== Segment start ==

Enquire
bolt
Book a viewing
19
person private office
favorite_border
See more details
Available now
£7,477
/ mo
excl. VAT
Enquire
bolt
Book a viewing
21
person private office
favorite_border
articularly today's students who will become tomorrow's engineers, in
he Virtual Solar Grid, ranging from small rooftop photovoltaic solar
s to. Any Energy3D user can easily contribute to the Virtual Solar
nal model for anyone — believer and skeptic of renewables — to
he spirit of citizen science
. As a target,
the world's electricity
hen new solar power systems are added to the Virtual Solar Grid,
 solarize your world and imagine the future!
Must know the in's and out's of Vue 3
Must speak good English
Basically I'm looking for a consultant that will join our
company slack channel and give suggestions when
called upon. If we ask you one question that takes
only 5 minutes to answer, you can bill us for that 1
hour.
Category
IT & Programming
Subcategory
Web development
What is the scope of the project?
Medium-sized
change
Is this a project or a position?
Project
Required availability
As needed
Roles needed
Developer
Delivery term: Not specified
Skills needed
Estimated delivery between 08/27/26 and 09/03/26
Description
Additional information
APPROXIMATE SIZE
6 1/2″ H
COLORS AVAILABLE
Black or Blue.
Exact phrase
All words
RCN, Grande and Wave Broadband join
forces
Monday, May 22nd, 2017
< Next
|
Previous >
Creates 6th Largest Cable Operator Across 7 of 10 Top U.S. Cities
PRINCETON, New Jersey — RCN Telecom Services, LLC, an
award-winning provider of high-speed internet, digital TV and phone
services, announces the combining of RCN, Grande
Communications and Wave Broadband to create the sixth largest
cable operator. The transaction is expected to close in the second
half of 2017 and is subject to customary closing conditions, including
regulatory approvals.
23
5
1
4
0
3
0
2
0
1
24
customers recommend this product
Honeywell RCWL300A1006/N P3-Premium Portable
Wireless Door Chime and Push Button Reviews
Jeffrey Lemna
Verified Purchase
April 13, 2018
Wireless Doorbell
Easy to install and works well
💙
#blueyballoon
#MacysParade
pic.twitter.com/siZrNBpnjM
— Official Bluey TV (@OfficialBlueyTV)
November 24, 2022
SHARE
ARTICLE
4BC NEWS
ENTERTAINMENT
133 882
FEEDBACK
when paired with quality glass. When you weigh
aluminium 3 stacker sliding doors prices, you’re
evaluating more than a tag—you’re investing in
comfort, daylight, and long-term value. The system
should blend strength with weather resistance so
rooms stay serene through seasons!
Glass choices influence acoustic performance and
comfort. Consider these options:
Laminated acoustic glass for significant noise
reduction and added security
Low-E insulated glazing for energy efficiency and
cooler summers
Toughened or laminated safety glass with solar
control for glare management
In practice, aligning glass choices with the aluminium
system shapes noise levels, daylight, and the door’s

== Segment end ==

Each line of the entries above that contains "term" is to be copied.

▶ Result
Delivery term: Not specified
comfort, daylight, and long-term value. The system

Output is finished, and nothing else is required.